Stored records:
◆ ◆ ◆ ◆ ◆

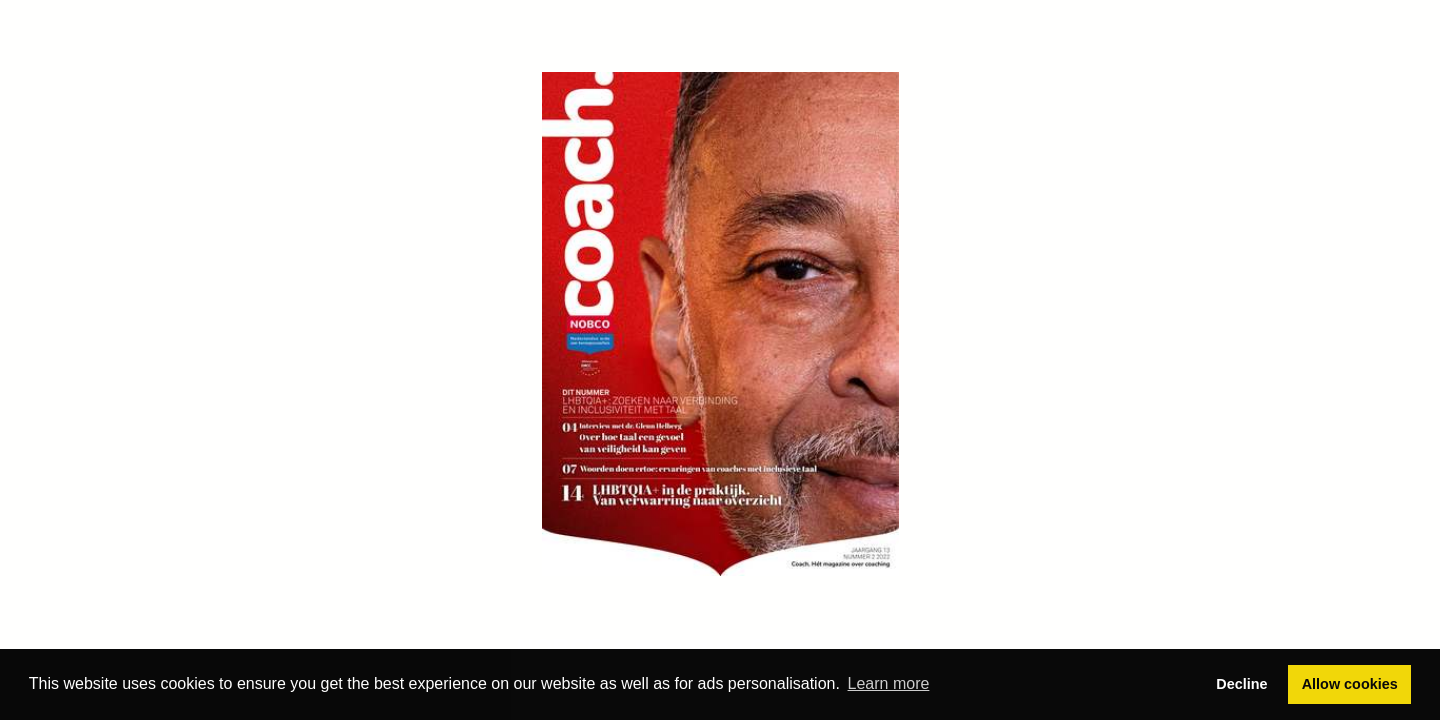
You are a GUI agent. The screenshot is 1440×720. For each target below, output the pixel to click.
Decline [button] (1241, 684)
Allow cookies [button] (1350, 684)
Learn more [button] (889, 683)
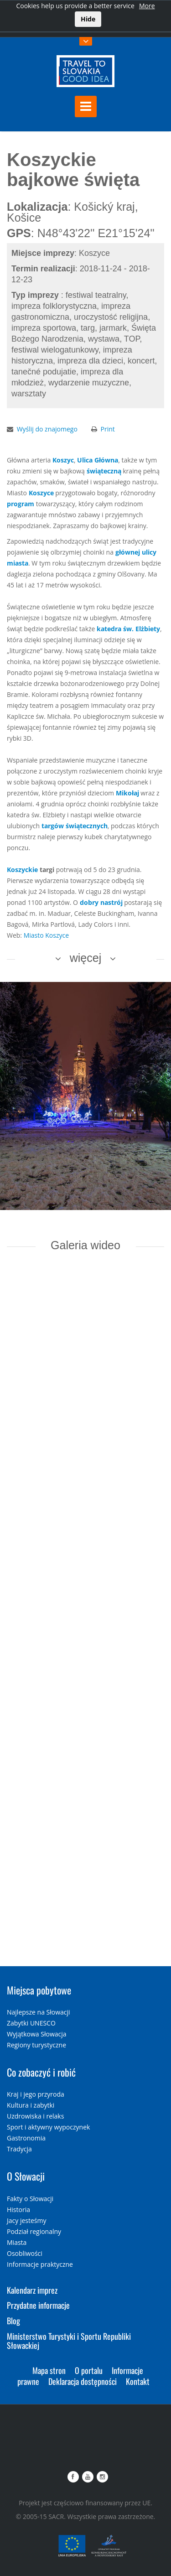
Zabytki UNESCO (31, 2023)
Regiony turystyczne (36, 2045)
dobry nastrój (101, 902)
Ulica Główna (97, 460)
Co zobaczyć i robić (41, 2072)
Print (108, 429)
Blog (13, 2321)
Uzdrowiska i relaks (35, 2116)
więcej (85, 957)
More (147, 5)
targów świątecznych (74, 825)
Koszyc (63, 460)
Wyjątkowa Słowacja (37, 2034)
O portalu (89, 2370)
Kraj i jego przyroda (35, 2094)
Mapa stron (49, 2370)
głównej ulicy (135, 552)
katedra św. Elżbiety (128, 628)
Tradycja (19, 2149)
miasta (17, 563)
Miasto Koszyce (46, 935)
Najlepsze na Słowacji (38, 2012)
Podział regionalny (34, 2231)
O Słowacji (26, 2176)
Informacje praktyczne (40, 2264)
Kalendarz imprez (32, 2290)
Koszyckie (22, 869)
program (20, 503)
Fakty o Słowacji (30, 2198)
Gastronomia (26, 2138)
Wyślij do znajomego (47, 429)
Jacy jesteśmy (26, 2220)
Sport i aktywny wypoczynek (48, 2127)
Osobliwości (24, 2253)
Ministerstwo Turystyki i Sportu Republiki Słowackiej (69, 2340)
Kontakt (138, 2381)
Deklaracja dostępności (82, 2381)
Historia (18, 2209)
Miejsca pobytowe (39, 1990)
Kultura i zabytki (30, 2105)
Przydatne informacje (38, 2305)
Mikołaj (127, 793)
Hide (88, 19)
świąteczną (104, 471)
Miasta (16, 2242)
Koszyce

◆ ◆ ◆ ◆ ◆

→ TASK: Return only the lines of the records in which the string "Słowacji" appears.

→ RESPONSE BOX:
Najlepsze na Słowacji (38, 2012)
O Słowacji (26, 2176)
Fakty o Słowacji (30, 2198)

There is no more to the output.